Logical Flow & Strengths: The authors' approach is methodical. They correctly identify the bottleneck (Nitinol annealing) and select an AM process (MJF) whose advertised strengths (resolution, thin walls) directly address CTR fabrication pain points. The fatigue test is the masterstroke—it directly attacks the most credible criticism (polymer brittleness) of prior work like the failed SLS attempts. By showing 200-cycle survival, they provide a compelling, evidence-based counter-argument. Linking back to Webster's foundational model provides academic credibility and a clear path for quantitative analysis.

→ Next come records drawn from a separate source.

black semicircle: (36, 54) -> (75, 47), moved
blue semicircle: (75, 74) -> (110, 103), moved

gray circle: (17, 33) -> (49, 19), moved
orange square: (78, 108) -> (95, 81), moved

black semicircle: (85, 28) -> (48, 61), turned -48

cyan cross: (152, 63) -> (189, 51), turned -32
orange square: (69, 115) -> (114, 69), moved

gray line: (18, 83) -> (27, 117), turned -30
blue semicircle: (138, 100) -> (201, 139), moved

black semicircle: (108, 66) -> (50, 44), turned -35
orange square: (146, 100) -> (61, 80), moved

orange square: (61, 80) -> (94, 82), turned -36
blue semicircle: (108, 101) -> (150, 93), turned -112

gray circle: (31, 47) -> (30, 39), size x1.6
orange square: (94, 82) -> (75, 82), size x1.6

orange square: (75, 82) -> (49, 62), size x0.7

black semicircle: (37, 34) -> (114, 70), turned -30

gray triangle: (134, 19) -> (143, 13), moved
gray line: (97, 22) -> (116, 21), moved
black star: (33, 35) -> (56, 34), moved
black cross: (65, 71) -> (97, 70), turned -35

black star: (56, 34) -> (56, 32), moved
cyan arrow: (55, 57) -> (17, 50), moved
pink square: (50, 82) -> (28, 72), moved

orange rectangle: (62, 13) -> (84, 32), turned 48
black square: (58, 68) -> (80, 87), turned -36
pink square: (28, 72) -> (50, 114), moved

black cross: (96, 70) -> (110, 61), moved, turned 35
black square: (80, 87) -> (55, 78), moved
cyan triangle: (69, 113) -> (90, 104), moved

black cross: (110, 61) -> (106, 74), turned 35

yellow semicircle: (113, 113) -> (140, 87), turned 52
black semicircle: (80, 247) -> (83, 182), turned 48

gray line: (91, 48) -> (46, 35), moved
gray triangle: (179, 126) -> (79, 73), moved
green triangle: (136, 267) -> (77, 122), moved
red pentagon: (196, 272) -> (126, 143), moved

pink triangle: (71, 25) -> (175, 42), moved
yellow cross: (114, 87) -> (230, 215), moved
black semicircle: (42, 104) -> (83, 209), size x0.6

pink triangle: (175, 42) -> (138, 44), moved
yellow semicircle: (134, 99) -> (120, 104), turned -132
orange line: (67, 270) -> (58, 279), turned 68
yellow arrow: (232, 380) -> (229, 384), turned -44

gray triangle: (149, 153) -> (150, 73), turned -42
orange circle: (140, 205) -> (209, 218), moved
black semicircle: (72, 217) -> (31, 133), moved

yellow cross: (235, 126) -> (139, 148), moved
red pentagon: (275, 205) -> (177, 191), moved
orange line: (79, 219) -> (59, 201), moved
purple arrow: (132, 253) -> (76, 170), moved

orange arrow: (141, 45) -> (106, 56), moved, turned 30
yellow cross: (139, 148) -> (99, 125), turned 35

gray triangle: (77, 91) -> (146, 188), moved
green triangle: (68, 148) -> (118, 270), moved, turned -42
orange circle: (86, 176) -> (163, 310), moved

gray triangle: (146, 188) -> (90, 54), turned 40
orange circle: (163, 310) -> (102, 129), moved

Flaws & Critical Gaps: The analysis, while promising, feels like a successful first act. The glaring omission is a direct, quantitative comparison to Nitinol. What is the hysteresis loss per cycle? How does the restoring force degrade over time? Without this benchmark, claiming "viability" for surgery is premature. Surgery isn't 200 cycles; it's about predictable, reliable force transmission over a procedure's lifetime. Furthermore, the focus on in-plane bending sidesteps the more complex and clinically relevant challenge of torsion and combined loading, a known difficulty for polymer tubes. The work, as presented, feels like it validates the manufacturing premise but only partially addresses the clinical performance premise.

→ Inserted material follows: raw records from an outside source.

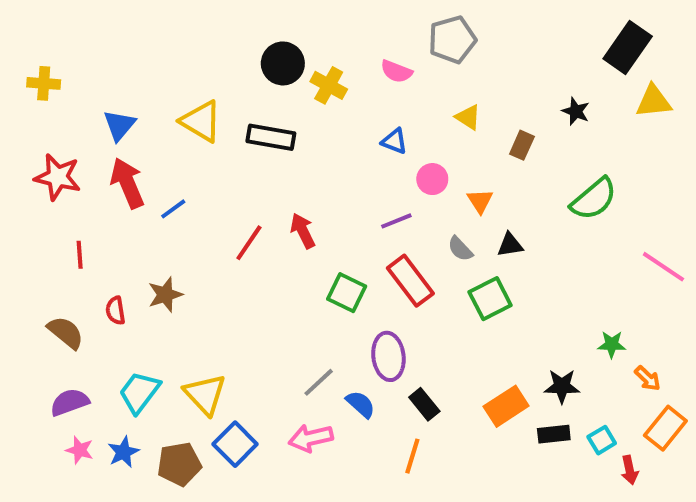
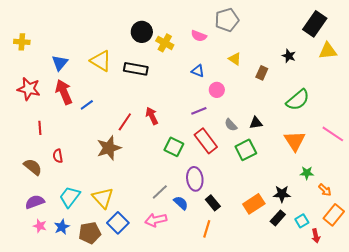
orange triangle: (480, 201) -> (295, 141), moved, size x1.6
brown star: (165, 295) -> (109, 148), moved, size x1.4
black rectangle: (554, 434) -> (278, 218), turned -42

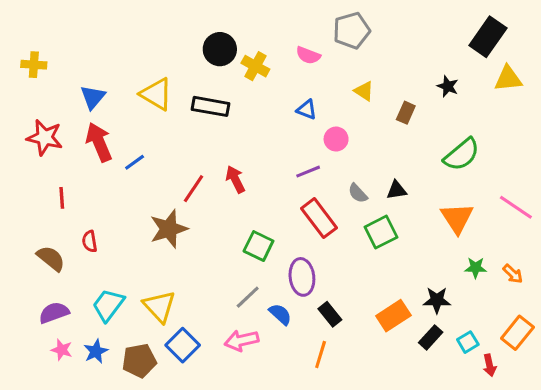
green square: (174, 147) -> (259, 246), moved
orange arrow: (325, 190) -> (513, 274), moved

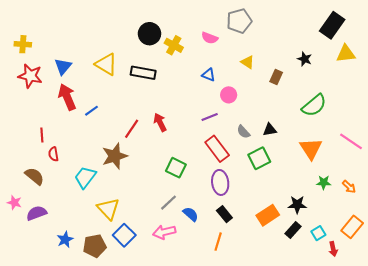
red star: (45, 137) -> (30, 76), moved
red semicircle: (90, 241) -> (53, 154), moved
purple ellipse: (302, 277) -> (220, 182), moved
cyan trapezoid: (108, 305) -> (85, 177), moved
pink star: (62, 350) -> (14, 203), moved

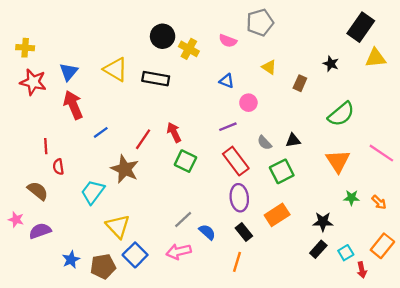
blue line: (91, 111) -> (101, 132), moved
brown star: (115, 156) -> (125, 169), turned -30
green square: (176, 168) -> (185, 161), moved
orange rectangle: (268, 215) -> (277, 215), moved

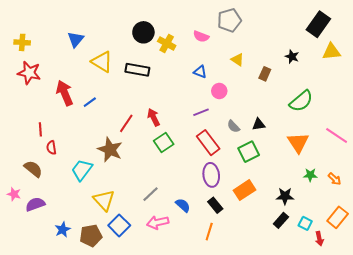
blue triangle: (69, 72) -> (76, 39), moved
blue line: (101, 132) -> (90, 102), moved
green square: (185, 161) -> (164, 143), turned 30
gray line: (183, 219) -> (151, 194), moved
cyan square: (346, 253) -> (305, 223), turned -32

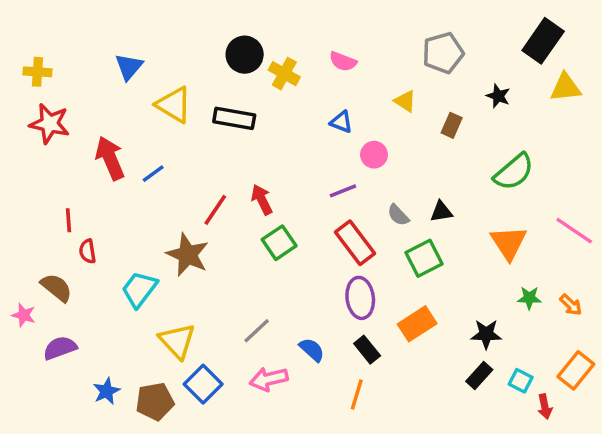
gray pentagon: (229, 20) -> (443, 53), moved
pink star: (14, 194) -> (24, 315), moved

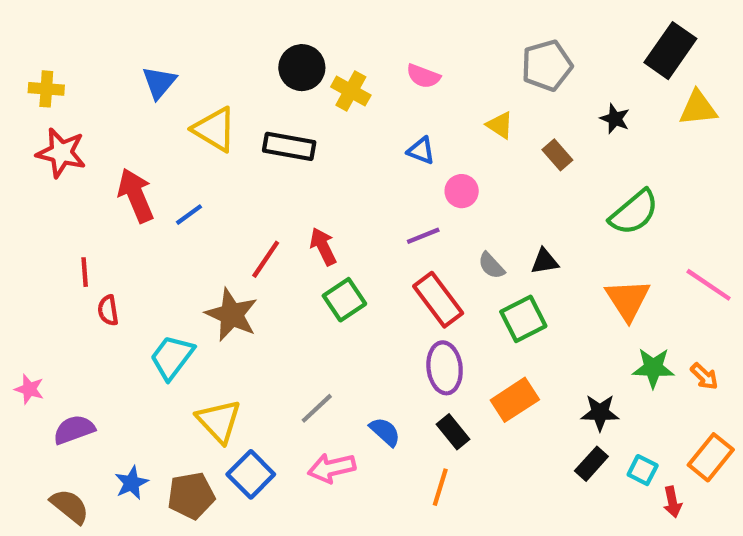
brown rectangle: (452, 125) -> (557, 155), turned -65
brown semicircle: (56, 288) -> (70, 506), moved
green star: (529, 298) -> (653, 368), size x1.4

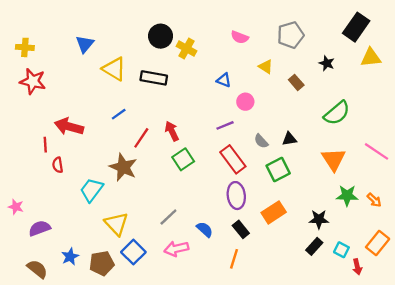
pink semicircle: (423, 76) -> (240, 37), moved
red arrow: (136, 195) -> (69, 127), moved, turned -52
blue line: (189, 215) -> (119, 114), moved

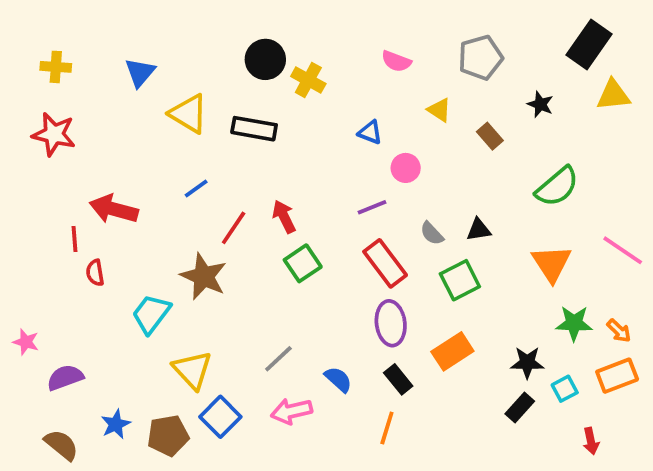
yellow cross: (25, 47) -> (56, 67), moved
orange rectangle: (378, 243) -> (617, 376), moved, turned 30
cyan square: (341, 250) -> (565, 389), moved, turned 35

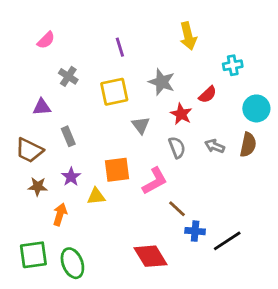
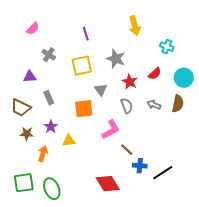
cyan cross: (233, 65) -> (167, 47), turned 32
red semicircle: (208, 95) -> (155, 74), moved
orange square: (117, 170) -> (84, 109), moved

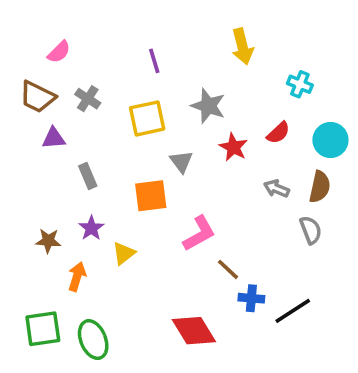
gray semicircle: (127, 106) -> (311, 230), moved
brown trapezoid: (21, 108) -> (37, 97), moved
yellow triangle: (69, 141) -> (124, 253), turned -32

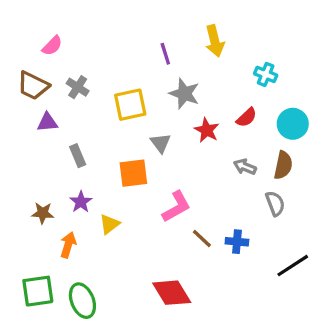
purple line: (154, 61) -> (165, 54), moved
blue cross: (251, 298) -> (237, 242), moved
black line: (293, 311) -> (293, 266), moved

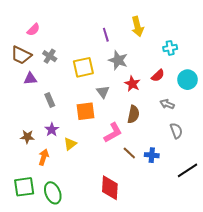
cyan cross: (266, 74) -> (170, 48), turned -32
brown semicircle: (283, 165) -> (133, 114), moved
gray arrow: (245, 167) -> (167, 104), moved
red diamond: (172, 293) -> (110, 188), turned 35

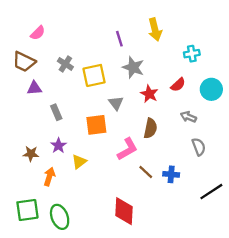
gray cross: (50, 56) -> (65, 64), moved

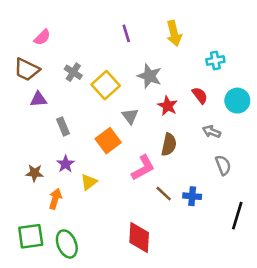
purple line: (119, 39) -> (126, 33), moved
yellow square: (94, 75) -> (106, 85), turned -30
red semicircle: (178, 85) -> (200, 95), turned -84
orange square: (96, 125) -> (108, 141), turned -30
black line: (211, 192) -> (237, 216), turned -40

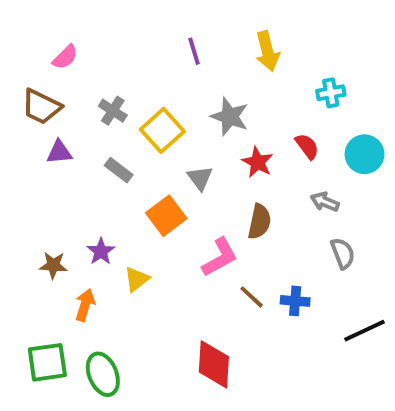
gray rectangle: (63, 126) -> (119, 170), moved, turned -30
black line: (237, 216) -> (365, 331), turned 48

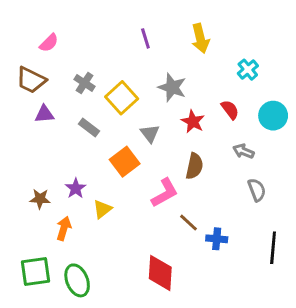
cyan cross: (331, 93) -> (248, 70), turned -30
blue cross: (295, 301) -> (217, 239), moved
black line: (365, 331) -> (273, 248), turned -60

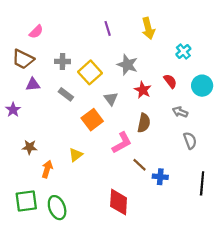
gray cross: (85, 83) -> (63, 61), turned -32
purple star: (76, 188) -> (13, 110), moved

Actionable Insights: For researchers: This is a fertile starting point. The immediate next step must be head-to-head mechanical benchmarking against Nitinol tubes of similar dimensions. For industry (like Proto Labs or surgical device startups): The case for disposable, patient-specific steerable cannulas is stronger than for reusable full-scale robots. Focus development here first. Invest in characterizing MJF Nylon-12's long-term viscoelastic properties. For clinicians: Watch this space. This technology could, in 5-7 years, deliver cheaper, procedure-optimized tools, but demand robust reliability data before adoption. The paradigm shift from "one robot for many procedures" to "one optimized tool for one procedure" is the ultimate endgame this research enables.